My Perfect Day in East Devon & the Jurassic Coast

The prize for the My Perfect Day in East Devon & the Jurassic Coast was a two night break for two at Cuckoo Down Farm, a family-run farm offering luxury accommodation in both yurts and safari tents.

The Watering Holes of East Devon by Joanna GriffinEast Devon cover

Total immersion. It’s a rule.

That’s fine by me. The midsummer sun is high and already the day is warm. We’re hot from the mile-long walk upstream to the bend in the River Otter at Fluxton Weir.  
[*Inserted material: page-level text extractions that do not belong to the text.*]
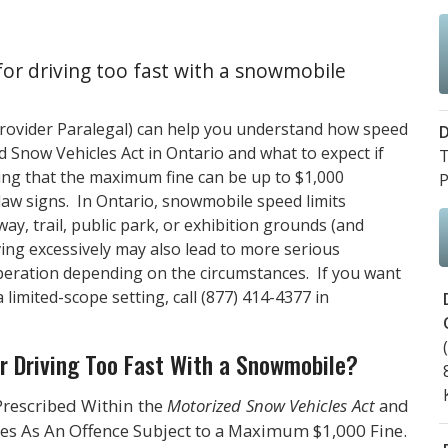
for driving too fast with a snowmobile
Provider Paralegal) can help you understand how speed
D
 Snow Vehicles Act in Ontario and what to expect if
T
ding that the maximum fine can be up to $1,000
P
law signs. In Ontario, snowmobile speed limits
y, trail, public park, or exhibition grounds (and
iving excessively may also lead to more serious
operation depending on the circumstances. If you want
 limited-scope setting, call
(877) 414-4377
in
r Driving Too Fast With a Snowmobile?
Prescribed Within the
Motorized Snow Vehicles Act
and
ges As An Offence Subject to a Maximum $1,000 Fine.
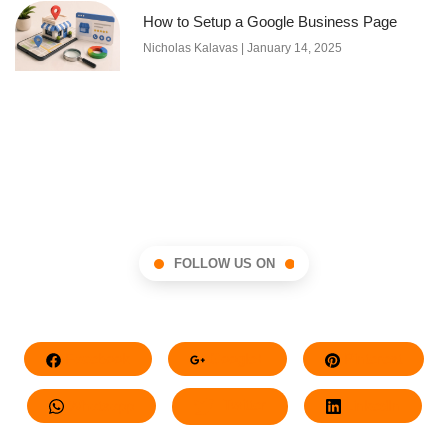
How to Setup a Google Business Page
Nicholas Kalavas
January 14, 2025
FOLLOW US ON
Facebook
Google+
Pinterest
Whatsapp
Twitter
LinkedIn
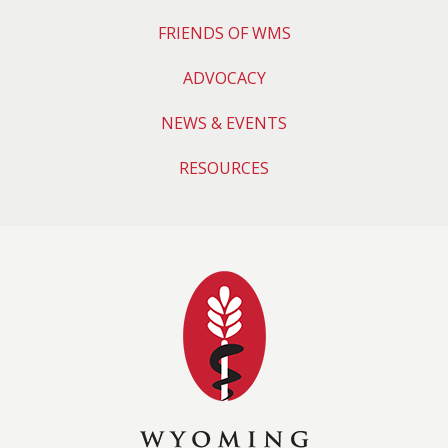
FRIENDS OF WMS
ADVOCACY
NEWS & EVENTS
RESOURCES
Wyoming Medical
A brief breeze ruffles the leaves of the old willows lining the bank of the deep natural pool above the weir. Their long branches dip into the water as if they too are longing for a swim. I ease myself into the water, which, even on a day like this feels cool on my skin. Total immersion I remember and I submerge myself as my friends do the same. I feel the familiar combination of elation and slight fish-related anxiety, common amongst wild swimmers.  A few of us swim upriver between the banks of willow and meadowsweet, whilst the others swing from the rope hanging above the pool.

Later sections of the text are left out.